There are some wonderful examples of typography that can be found in many different situations. Some of the most beautiful examples being from many years ago. These little works of art can be overlooked as art perhaps because of their location, age, or perhaps practical use. Depending on the position and purpose, they are often only glanced at to convey an item of information, or identify something rather than considered thoughtfully as art. The message of, and reason for, the artwork is perhaps more important than the typographic art itself.
Is it no surprise how practical design and typography has changed over the years with the advent of technology and better understanding of how the brain interprets information quickly – such as in the situation of typography on a sign. There are times when form follows function, and this brings with it specific constraints in the design decision-making process.

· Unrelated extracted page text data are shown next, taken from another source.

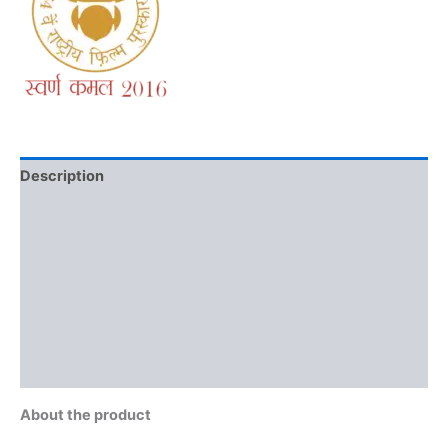
Description
Brand
Reviews (0)
More Offers
Store Policies
Inquiries
About the product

Perhaps, sometimes, though, it is OK to still think differently, and make conscious choices not to simply accept ‘rules’ that should be applied to make ‘good’ design based on the advancement of technology and human understanding. So, can modern understanding of typography make it more practical and less creative?
With the question above in mind, below are some close-ups and examples of typography from the railways in history – including logos, names, information blocks etc. See if you can spot the odd ones out being a lot newer than others and more clinical! Sorry that some of the images shown are a bit blurred.
So, can modern understanding of typography and modern techniques make it more practical and less creative?…or has it not really fundamentally changed at all but just evolved?